[DPP] vSphere Subscription and Cloud Services

 View Only
Expand all | Collapse all

Week 8 - vSphere Health Part 3: Design Iterations

  • 1.  Week 8 - vSphere Health Part 3: Design Iterations

    Posted Jun 10, 2019 06:00 PM

    Hi, Design Team Participants,

    Thank you for your feedback last week on our iterated designs on health services. We got to understand how you normally troubleshoot for a vSphere environment and discovered insights we did not know before, all thanks to your comments! Check out our revised designs this week as well as more question embedded in the prototype and posted below. Here is the link to the prototype.

    Now that we are at the end of our 8-week design partner program, you may ask - what's next? We would like to have a meeting with all of you next week at 8-9am on Wednesday, June 19th to share our learnings and get any additional feedback. Stay tuned for a meeting invite soon!

    Thank you for your participation and we look forward to your feedback this week!

    Best,

    VMware Design Team



  • 2.  RE: Week 8 - vSphere Health Part 3: Design Iterations

    Posted Jun 10, 2019 06:02 PM

    All Questions:

    Q1: A few of you mentioned that the labeled severity (critical or warning) sometimes does not indicate the priority correctly, and you would prioritize the alerts based on your own experience. Can you tell us a little more about how you would prioritize the alerts? What information do you look for when you prioritize?

    Q2: What are the scenarios when you would acknowledge an alert and when you snooze an alert? What is your expectation after snoozing an alert? Apart from acknowledging and snoozing, what are the other actions you would like to take?

    Q3: For this particular issue, what will be your next step if you see a production cluster exceeding resource threshold?

    Q4: Some of you mentioned you would like to see alert information over time. Is the view above what you are looking for? How would this view help you to address this scenario?

    Q5: What would you do next from here?

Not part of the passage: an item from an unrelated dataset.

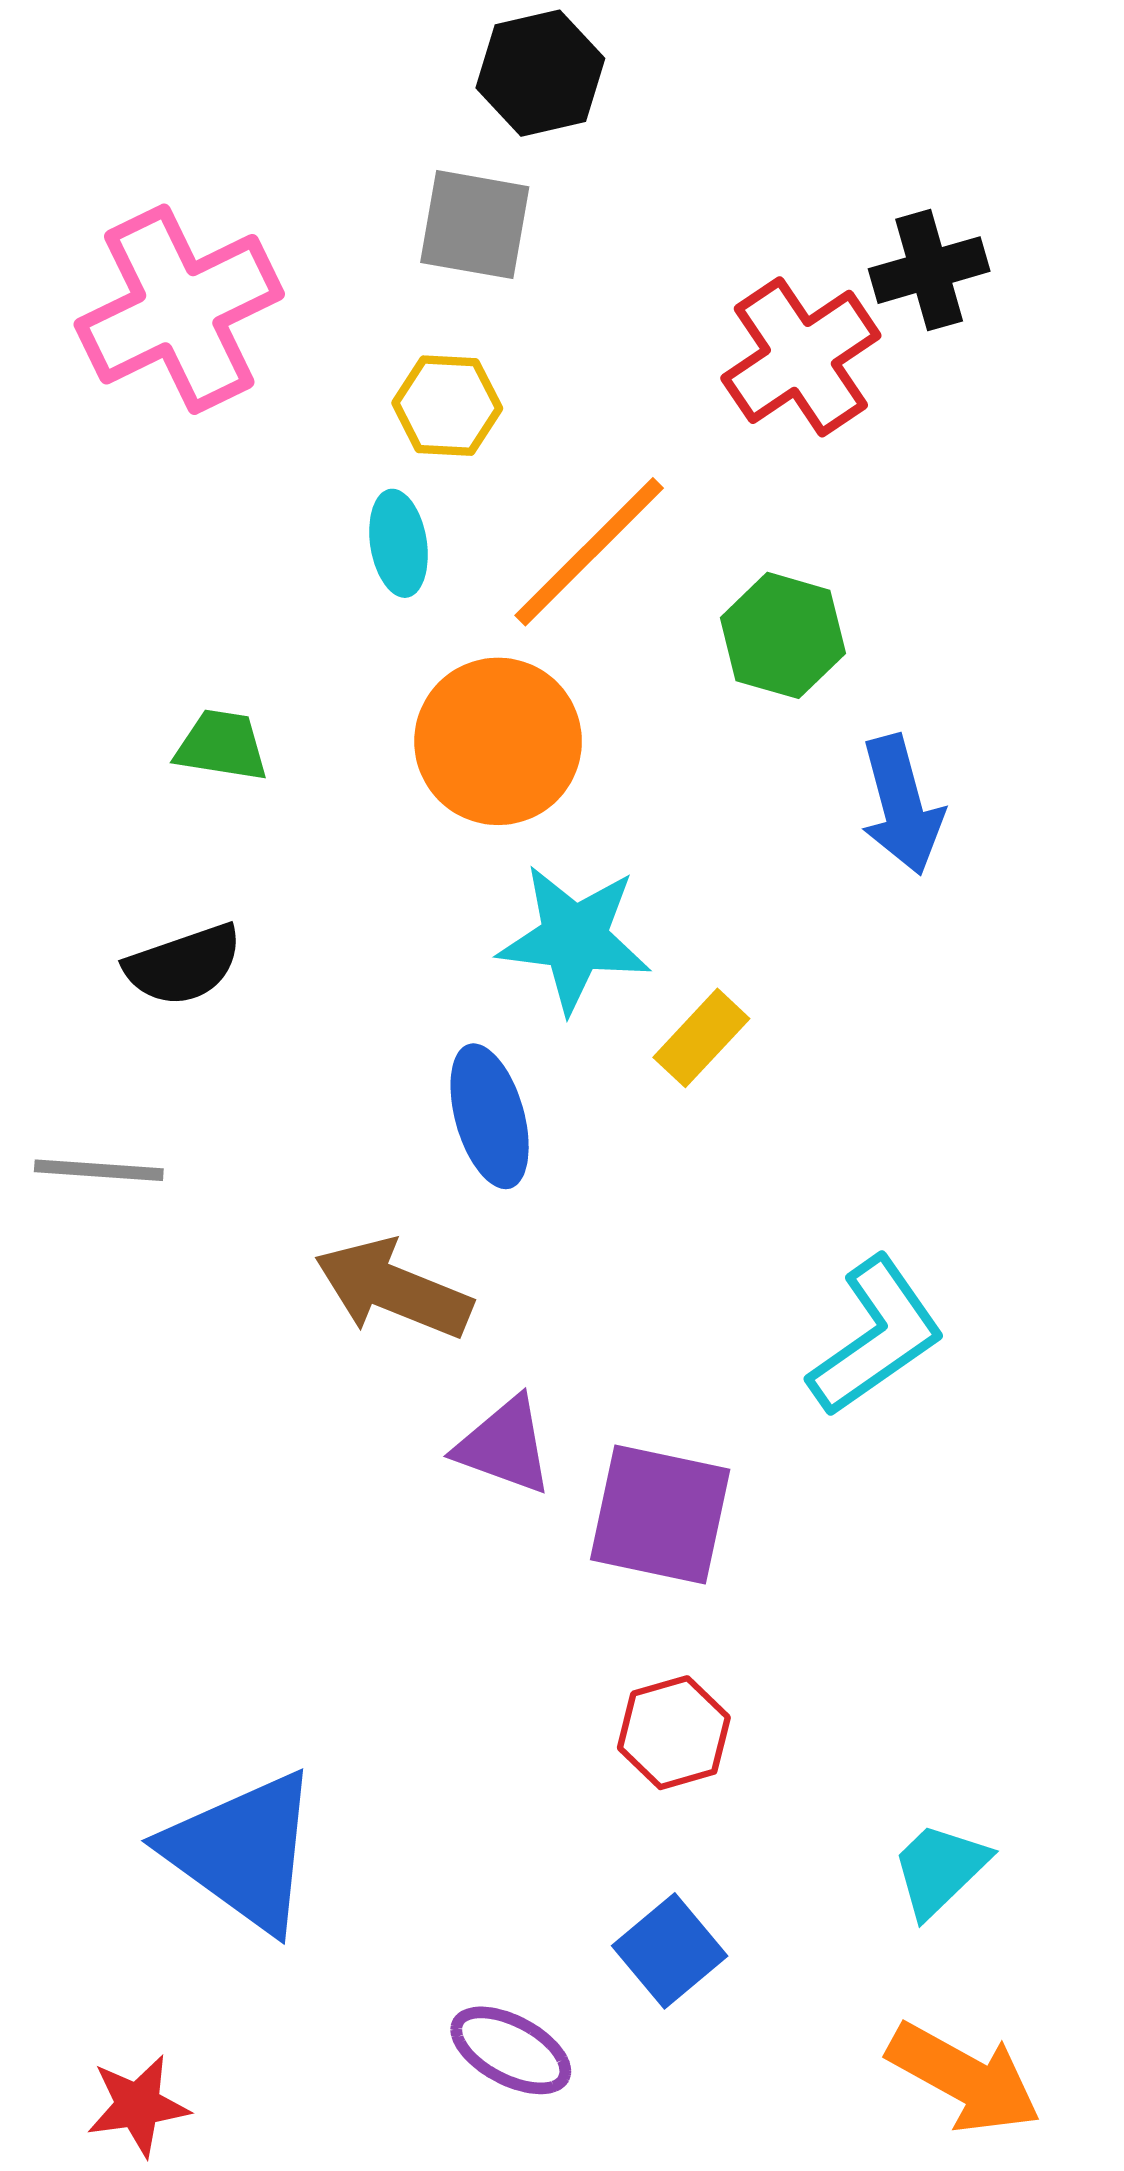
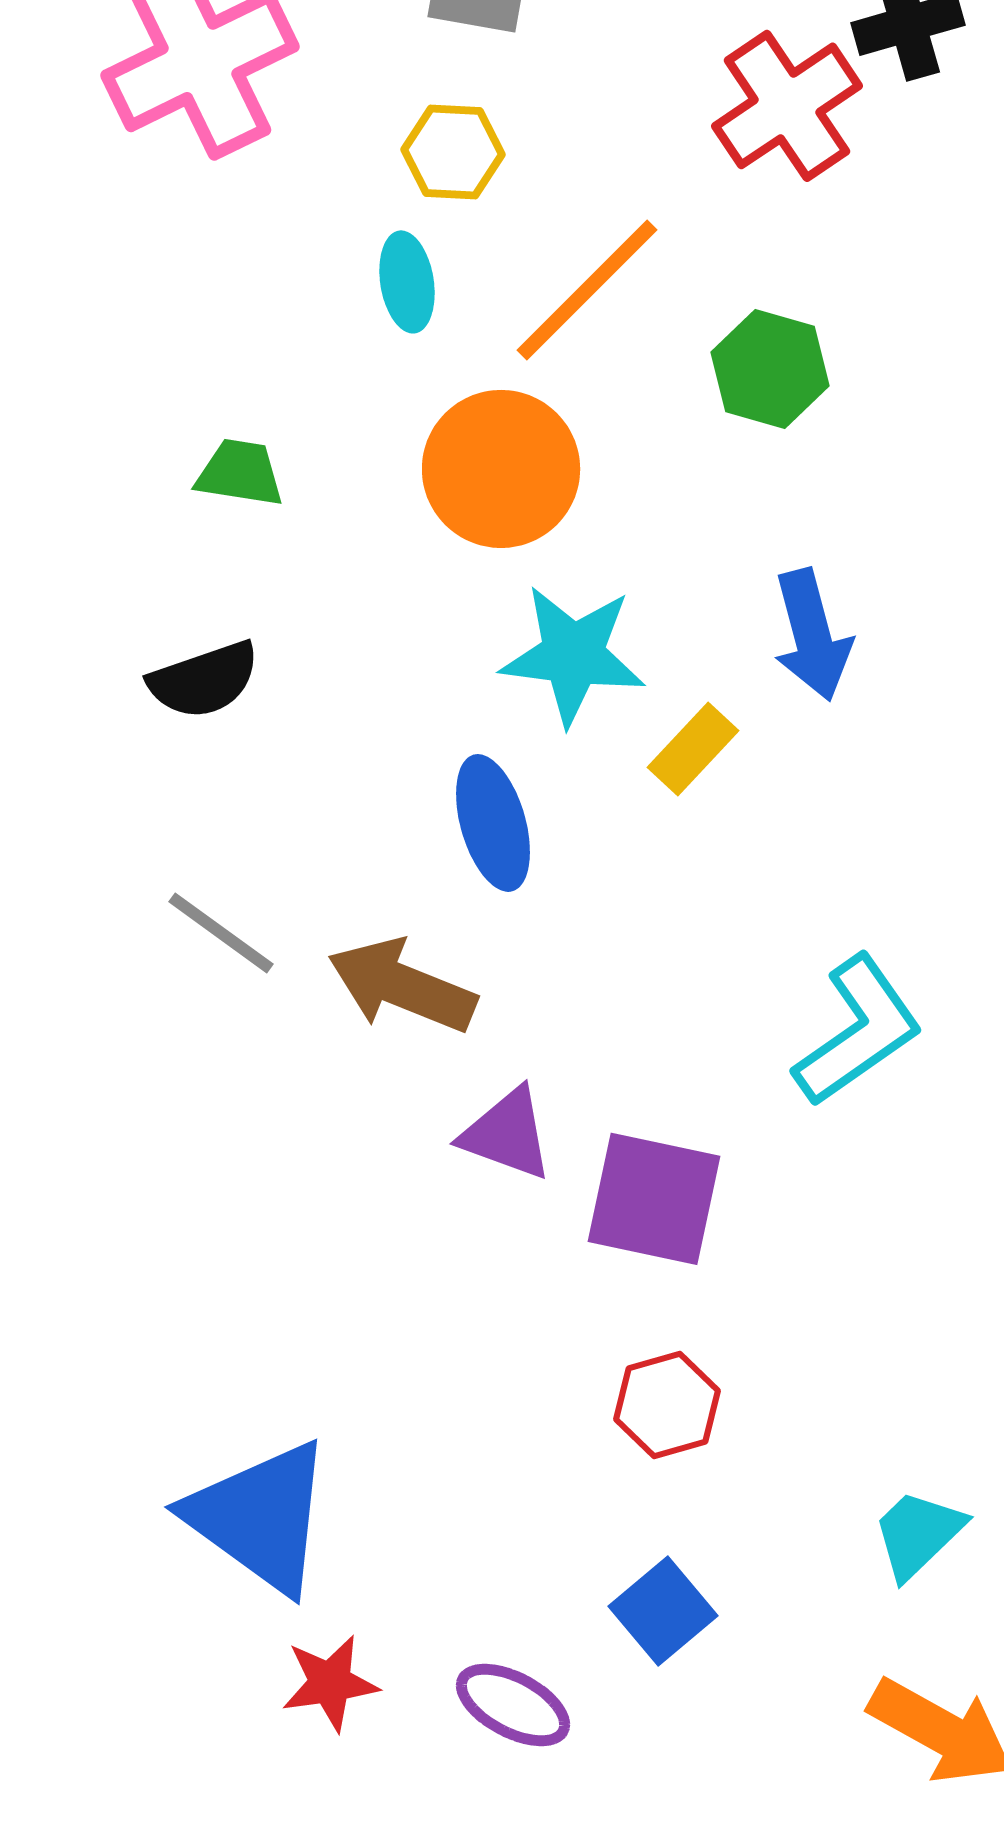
blue arrow: (902, 805) -> (812, 635), moved
gray line: (99, 1170) -> (221, 933), moved, turned 32
red star: (138, 2105) -> (330, 1683), moved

  • 3.  RE: Week 8 - vSphere Health Part 3: Design Iterations

    Posted Jun 10, 2019 11:27 PM

    Q1: A few of you mentioned that the labeled severity (critical or warning) sometimes does not indicate the priority correctly, and you would prioritize the alerts based on your own experience. Can you tell us a little more about how you would prioritize the alerts? What information do you look for when you prioritize?   In all of our monitoring apps, we've had to reclassify any production incident that is visible to our users as 'critical'.  Essentially, our vCSA could crash but since it isn't customer-facing it isn't critical.  Also, anything that affects test/dev/QA environments is not critical.

    Q2: What are the scenarios when you would acknowledge an alert and when you snooze an alert? What is your expectation after snoozing an alert? Apart from acknowledging and snoozing, what are the other actions you would like to take?  To be honest, I almost never use those buttons in vROPS;  I would typically just fix the problem and then check to see if the alert clears.  It would be nice if it had a "reset to green" like vCenter and/or a "Check Status" button to check that an issue is resolved.  I would find those more useful than either of the current options.

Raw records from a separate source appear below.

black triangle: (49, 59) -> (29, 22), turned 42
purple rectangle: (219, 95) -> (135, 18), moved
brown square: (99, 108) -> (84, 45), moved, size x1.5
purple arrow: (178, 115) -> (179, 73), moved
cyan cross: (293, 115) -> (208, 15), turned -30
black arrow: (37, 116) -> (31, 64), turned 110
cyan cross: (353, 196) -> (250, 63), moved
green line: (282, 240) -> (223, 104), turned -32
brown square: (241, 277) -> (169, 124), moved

    Q3: For this particular issue, what will be your next step if you see a production cluster exceeding resource threshold?   Try to determine if the increase in utilization was a result of growth or if a VM is experiencing abnormal usage.  Then, either move VMs to another cluster or add additional host resources to accomodate the growth.

    Q4: Some of you mentioned you would like to see alert information over time. Is the view above what you are looking for? How would this view help you to address this scenario?  I like that view.  Usually I have to work from memory (e.g. "I think I remember getting this alert before"), but it is much more helpful to see instantly that this cluster has a history/pattern of alerts.  The only change I would suggest is a dropdown to change the scope from 24 hours, 2 days, 7 days, 30 days, etc. just for an ease-of-use perspective. 

    Q5: What would you do next from here?   I would look at the cluster in vROPS and see the top memory heavy-hitters to see if one is abnormally high.



  • 4.  RE: Week 8 - vSphere Health Part 3: Design Iterations

    Posted Jul 17, 2019 11:14 PM

    Hi SirVesa,

    We are trying to do individual follow-up sessions with some of the participants. I'm having a hard time looking up your email in our DPP participant list because I do not know your legal name. Could you let me know what your email is so that I can send you a meeting invitation?

    Thanks,

    Lynette



  • 5.  RE: Week 8 - vSphere Health Part 3: Design Iterations

    Posted Jul 17, 2019 11:38 PM

    Hi Lynette,

    You can reach me at larry.miller@engie.com.

    Larry C. Miller Jr.

    Engie Resources NA



  • 6.  RE: Week 8 - vSphere Health Part 3: Design Iterations

    Posted Jul 19, 2019 03:38 PM

    Hi SirVesa, I sent you an invite where you can sign up a 30-min session with us. Let us know if any of the times work for you. Thanks!

    - Lynette



  • 7.  RE: Week 8 - vSphere Health Part 3: Design Iterations

    Posted Jun 11, 2019 07:56 AM

    Q1: A few of you mentioned that the labeled severity (critical or warning) sometimes does not indicate the priority correctly, and you would prioritize the alerts based on your own experience. Can you tell us a little more about how you would prioritize the alerts? What information do you look for when you prioritize?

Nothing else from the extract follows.